My nearly-2yo is running around and tripping over constantly. He has so much energy, he's always running and climbing things. He always has bruises on his shins, I honestly never imagined anyone would bat an eyelid - he's a toddler fgs!

New anxiety unlocked for me, then!

So sorry you've had such a stressful thing to deal with, OP xx

You need to rationalise your anxiety and get a bloody grip. You are worrying about bruising on shins.

The OP said: -

Our 2 year old had light bruising across his thighs. Both my husband and I saw it but did not know how he’d done it. We flagged it when we took him to nursery, he is very active, trying to keep up with his bigger brothers. In the last 6 months at nursery, the nursery has filed 6 accident reports for incidents in their care, so they know what he’s like.

They rang me to tell me they had a statutory duty to report the bruises as they were unexplained and on a part of his body not normally associated with bruising

LastChanceForIt · 05/08/2023 11:23

Did they investigate the nursery? I’d be very concerned if not especially as you mention other accidents there ? They referred as well so maybe covering their backs ?

Cucucucu · 05/08/2023 11:24

That was highly exaggerated and I would be looking to make a formal complaint and I would be requesting to see the referrals and take it from there .
No wonder so many cases go without action when they are using their resources so badly .

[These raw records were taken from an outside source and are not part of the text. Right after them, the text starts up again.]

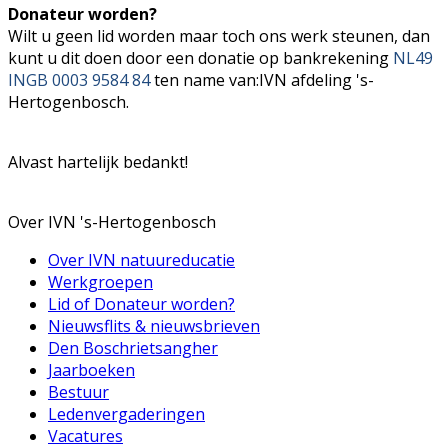
Donateur worden?
Wilt u geen lid worden maar toch ons werk steunen, dan
kunt u dit doen door een donatie op bankrekening
NL49
INGB 0003 9584 84
ten name van:IVN afdeling 's-
Hertogenbosch.
Alvast hartelijk bedankt!
Over IVN 's-Hertogenbosch
Over IVN natuureducatie
Werkgroepen
Lid of Donateur worden?
Nieuwsflits & nieuwsbrieven
Den Boschrietsangher
Jaarboeken
Bestuur
Ledenvergaderingen
Vacatures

Southwestten · 05/08/2023 11:24

This sounds appalling, op. Definitely put in a complaint.

missmollygreen · 05/08/2023 11:24

wlana · 05/08/2023 10:26

It seems astonishing that they wasted all that time investigating you, when children who are really being abused aren’t identified and sometimes die as a result.

If it was that obvious who was and was not being abused im sure life would be much easier for social services!

Brefugee · 05/08/2023 11:26

That sounds very stressful. Frankly, i often think these kinds of things are a kind of fig-leaf and they do it against compliant families (low hanging fruit) to keep their status up, so when the next, inevitable, disaster happens they can say "but we investigate lots of kids, we're bound to miss one". Which is true. But not what is required in social work.

Museya15 · 05/08/2023 11:26

They did it because they like to go after professional people rather than the kids parents that get reported all the time and after one report don't bother to follow up the rest as they're from a sink estate and so the kid continues to be abused. It's the same with the police they rub there hands in glee at arresting a person with no criminal history, own home, great job etc etc, just for dropping litter or skipping a red light just as it turns. They love it.

loveandpoprockz · 05/08/2023 11:27

missmollygreen · 05/08/2023 11:24

If it was that obvious who was and was not being abused im sure life would be much easier for social services!

Or maybe they prefer to go for the easier targets like OP’s family?

Pinkflamingopants · 05/08/2023 11:29

I would be taking all those accident reports from the nursery and handing them over to Ofsted, and just inform the nursery that you don’t think they did anything on purpose, but it’s your duty as a concerned parent to do so.

Jellyx · 05/08/2023 11:29

It sounds like social work did a thorough job as they should have done.

I don't think it's fair to complain.
People are seem to complain social work do too much or not enough - can't win.

This was a thorough investigation as per legislation and child protection policy.